India, which has been the largest regional contributor to Afghan reconstruction, has not shown an inclination to pursue a deeper defence relationship with Kabul, a latest Congressional report has said.
"India has been the largest regional contributor to Afghan reconstruction, but New Delhi has not shown an inclination to pursue a deeper defense relationship with Kabul," the Congressional Research Service (CRS) has said in its latest report on Afghanistan.
The CRS report, titled "Afghanistan: Background and US Policy In Brief", came days ahead of President Donald Trump's scheduled meetings with the prime ministers of India and Pakistan -- Narendra Modi and Imran Khan.
On the eve of the Trump-Modi meeting in New York, External Affairs Minister S Jaishankar had a meeting with the Special US Representative on Afghanistan, Zalmay Khalilzad, on Monday.
According to CRS, Trump has encouraged India to play a greater role in Afghanistan's economic development.
"This, along with other administrative messaging, has compounded Pakistani concerns over Indian activity in Afghanistan," it said.

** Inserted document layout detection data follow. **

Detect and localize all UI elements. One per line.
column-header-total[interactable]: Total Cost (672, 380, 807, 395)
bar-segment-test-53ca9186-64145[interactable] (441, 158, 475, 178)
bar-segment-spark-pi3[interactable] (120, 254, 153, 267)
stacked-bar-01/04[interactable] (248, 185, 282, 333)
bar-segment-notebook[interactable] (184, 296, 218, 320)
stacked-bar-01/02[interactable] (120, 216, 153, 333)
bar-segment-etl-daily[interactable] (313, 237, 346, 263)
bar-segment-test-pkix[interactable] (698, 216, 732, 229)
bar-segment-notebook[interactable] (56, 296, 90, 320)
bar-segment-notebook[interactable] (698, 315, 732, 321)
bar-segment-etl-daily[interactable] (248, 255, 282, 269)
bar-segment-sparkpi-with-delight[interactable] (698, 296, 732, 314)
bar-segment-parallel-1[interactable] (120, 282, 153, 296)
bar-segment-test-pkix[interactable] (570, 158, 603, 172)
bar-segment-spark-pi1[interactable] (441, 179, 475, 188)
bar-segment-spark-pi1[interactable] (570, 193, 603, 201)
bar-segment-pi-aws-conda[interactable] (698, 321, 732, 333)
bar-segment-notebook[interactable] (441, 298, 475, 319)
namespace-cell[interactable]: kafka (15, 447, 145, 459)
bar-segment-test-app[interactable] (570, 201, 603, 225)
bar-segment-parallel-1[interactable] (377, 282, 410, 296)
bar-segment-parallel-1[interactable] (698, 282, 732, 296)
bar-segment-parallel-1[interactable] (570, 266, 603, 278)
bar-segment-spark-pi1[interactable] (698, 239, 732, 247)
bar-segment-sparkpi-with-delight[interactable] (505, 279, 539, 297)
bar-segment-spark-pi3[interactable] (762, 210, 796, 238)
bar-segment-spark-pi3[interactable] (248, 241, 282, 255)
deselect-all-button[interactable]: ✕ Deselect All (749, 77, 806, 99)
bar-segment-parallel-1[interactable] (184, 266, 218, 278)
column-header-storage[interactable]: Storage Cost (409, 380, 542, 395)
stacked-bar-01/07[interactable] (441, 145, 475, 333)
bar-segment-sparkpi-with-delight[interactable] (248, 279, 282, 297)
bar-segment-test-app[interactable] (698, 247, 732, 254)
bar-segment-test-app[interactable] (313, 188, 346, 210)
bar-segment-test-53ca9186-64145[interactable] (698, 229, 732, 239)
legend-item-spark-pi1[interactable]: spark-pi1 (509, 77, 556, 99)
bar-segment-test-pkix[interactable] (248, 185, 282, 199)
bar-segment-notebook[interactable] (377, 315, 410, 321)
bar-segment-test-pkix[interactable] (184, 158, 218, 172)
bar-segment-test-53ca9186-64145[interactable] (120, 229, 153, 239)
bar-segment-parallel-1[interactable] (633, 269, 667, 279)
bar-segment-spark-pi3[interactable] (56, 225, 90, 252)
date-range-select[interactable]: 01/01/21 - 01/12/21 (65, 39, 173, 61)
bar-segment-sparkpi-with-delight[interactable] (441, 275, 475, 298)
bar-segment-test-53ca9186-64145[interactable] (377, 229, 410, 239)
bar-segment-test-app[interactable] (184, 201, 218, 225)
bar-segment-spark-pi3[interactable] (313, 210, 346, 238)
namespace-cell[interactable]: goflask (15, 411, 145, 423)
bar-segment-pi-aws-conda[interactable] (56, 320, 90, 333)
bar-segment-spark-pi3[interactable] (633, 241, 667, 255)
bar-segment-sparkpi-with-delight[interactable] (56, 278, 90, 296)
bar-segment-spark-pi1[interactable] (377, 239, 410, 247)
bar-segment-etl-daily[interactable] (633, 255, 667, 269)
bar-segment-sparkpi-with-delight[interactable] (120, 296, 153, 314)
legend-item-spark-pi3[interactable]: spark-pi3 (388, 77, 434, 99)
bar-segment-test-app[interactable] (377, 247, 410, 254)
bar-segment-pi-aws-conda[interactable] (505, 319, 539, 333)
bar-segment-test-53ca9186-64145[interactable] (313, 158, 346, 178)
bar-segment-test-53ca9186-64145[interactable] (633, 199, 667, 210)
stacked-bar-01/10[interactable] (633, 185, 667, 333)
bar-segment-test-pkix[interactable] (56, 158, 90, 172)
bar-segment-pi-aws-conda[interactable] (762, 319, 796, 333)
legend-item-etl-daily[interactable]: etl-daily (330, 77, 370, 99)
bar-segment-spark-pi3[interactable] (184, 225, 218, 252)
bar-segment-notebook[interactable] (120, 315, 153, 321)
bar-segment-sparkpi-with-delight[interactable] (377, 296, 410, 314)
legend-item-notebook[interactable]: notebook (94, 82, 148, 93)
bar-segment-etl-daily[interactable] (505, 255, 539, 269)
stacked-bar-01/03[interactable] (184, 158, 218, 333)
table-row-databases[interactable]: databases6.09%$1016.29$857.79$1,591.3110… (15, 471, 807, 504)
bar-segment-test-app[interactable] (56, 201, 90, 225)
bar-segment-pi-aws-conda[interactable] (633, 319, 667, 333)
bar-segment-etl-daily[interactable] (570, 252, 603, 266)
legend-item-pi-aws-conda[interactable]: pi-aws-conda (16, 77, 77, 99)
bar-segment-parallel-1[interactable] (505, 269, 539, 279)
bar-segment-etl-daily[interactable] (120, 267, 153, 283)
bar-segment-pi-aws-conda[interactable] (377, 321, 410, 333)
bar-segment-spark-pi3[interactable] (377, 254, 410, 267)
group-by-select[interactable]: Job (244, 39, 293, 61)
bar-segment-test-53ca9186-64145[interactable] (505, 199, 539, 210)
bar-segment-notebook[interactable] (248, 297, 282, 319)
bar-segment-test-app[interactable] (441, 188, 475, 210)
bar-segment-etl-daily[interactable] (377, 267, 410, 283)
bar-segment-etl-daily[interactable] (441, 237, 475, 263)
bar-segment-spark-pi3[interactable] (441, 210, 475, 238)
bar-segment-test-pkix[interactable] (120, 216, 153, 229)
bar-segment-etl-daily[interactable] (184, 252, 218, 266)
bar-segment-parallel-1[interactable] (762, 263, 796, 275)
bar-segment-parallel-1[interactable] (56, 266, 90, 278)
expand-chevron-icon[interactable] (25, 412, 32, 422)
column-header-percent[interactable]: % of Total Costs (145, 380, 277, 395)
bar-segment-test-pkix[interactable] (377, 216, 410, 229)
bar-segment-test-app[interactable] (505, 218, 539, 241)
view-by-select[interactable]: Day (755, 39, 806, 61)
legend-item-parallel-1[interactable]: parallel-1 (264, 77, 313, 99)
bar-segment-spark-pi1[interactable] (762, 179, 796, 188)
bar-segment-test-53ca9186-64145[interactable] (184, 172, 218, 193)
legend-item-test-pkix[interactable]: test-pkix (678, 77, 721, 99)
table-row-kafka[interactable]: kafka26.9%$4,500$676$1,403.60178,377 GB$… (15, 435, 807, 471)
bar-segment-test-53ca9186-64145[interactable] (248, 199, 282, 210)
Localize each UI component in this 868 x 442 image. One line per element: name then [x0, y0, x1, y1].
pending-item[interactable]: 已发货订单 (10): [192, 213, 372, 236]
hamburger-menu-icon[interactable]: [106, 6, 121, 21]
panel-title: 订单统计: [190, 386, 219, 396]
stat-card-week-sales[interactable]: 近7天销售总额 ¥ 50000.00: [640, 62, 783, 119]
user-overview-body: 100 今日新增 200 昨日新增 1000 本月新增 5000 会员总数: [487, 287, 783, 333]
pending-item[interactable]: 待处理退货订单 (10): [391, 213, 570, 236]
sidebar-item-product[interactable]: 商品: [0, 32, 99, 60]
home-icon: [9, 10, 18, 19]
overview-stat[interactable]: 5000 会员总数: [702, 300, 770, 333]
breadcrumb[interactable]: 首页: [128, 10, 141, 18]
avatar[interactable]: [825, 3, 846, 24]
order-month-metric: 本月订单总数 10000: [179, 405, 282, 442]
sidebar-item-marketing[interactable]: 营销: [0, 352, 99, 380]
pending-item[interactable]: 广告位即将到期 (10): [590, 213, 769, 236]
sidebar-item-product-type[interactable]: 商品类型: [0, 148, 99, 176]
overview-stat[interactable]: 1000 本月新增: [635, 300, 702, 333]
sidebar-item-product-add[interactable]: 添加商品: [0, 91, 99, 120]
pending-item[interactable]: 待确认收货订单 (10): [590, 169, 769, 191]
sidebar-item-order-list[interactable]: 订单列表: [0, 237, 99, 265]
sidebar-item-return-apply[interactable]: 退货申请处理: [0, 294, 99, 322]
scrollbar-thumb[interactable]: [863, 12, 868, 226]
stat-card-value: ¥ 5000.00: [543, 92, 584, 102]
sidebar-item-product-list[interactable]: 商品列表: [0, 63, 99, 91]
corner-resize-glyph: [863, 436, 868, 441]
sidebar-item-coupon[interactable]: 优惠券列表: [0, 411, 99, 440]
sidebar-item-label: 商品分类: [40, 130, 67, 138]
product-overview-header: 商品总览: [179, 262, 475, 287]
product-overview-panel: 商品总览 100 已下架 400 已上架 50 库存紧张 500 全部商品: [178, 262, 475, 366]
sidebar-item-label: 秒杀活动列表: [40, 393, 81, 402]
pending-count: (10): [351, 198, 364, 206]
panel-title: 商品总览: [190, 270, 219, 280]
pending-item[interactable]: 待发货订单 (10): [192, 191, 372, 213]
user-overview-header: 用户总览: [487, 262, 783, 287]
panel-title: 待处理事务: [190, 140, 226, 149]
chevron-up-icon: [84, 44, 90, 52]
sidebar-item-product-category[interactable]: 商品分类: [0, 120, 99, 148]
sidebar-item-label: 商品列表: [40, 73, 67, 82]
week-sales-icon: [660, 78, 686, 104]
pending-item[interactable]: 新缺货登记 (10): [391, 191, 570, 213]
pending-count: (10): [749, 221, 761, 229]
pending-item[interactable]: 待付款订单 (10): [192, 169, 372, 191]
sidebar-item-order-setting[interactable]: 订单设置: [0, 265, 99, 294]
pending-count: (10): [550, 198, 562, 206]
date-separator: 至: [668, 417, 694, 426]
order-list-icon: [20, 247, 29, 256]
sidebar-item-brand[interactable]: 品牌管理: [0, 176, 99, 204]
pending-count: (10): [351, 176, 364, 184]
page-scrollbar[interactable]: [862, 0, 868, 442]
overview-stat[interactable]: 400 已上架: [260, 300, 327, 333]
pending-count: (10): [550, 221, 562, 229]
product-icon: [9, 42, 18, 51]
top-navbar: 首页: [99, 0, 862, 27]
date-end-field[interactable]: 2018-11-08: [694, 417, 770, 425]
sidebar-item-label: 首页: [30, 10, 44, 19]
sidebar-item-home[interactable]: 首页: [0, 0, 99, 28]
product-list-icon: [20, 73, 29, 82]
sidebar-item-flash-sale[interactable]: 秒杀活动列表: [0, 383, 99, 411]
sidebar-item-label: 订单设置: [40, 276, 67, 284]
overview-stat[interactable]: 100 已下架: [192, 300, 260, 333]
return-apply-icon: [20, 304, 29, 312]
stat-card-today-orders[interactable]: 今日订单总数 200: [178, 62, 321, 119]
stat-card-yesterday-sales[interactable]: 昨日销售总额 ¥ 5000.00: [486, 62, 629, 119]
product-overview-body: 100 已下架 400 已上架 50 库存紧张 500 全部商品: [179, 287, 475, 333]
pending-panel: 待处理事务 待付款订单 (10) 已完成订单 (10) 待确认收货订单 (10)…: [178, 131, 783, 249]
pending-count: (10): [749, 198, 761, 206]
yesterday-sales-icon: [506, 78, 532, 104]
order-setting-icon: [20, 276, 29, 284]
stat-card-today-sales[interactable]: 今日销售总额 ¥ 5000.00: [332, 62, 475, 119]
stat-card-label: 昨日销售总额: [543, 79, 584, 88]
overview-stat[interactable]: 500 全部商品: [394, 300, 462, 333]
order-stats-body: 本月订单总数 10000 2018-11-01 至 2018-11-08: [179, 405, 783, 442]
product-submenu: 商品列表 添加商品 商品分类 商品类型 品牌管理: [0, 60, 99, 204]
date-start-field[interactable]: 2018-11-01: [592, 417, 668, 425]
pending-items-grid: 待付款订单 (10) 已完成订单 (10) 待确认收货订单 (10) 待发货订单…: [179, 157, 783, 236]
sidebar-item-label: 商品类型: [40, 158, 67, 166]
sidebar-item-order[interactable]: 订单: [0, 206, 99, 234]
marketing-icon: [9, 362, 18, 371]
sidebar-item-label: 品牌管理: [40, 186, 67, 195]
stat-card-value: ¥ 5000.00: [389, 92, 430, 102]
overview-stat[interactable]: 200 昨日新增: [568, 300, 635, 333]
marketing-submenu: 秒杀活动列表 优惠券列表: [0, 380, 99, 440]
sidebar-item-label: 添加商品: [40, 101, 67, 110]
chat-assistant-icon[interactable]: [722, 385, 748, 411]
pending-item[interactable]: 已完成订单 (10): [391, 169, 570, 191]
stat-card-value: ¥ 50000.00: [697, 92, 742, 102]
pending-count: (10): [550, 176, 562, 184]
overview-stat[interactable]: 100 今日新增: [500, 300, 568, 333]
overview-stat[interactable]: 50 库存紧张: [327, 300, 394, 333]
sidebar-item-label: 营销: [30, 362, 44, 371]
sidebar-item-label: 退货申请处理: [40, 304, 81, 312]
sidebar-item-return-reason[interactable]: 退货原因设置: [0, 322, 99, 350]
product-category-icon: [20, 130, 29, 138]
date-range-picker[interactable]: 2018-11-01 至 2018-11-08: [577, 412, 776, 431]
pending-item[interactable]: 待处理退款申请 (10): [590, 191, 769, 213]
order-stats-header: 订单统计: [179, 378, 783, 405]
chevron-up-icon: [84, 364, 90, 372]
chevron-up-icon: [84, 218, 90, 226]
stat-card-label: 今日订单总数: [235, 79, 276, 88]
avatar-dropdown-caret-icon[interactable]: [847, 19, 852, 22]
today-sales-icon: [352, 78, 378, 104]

CRS is an independent research wing of the US Congress, which prepares periodic reports on issues of interest for lawmakers to take informed decisions.
"Pakistan's security establishment, fearful of strategic encirclement by India, apparently continues to view the Afghan Taliban as a relatively friendly and reliably anti-India element in Afghanistan.
"India's diplomatic and commercial presence in Afghanistan -- and US rhetorical support for it -- exacerbates Pakistani fears of encirclement. Indian interest in Afghanistan stems largely from India's broader regional rivalry with Pakistan, which impedes Indian efforts to establish stronger and more direct commercial and political relations with Central Asia," it said.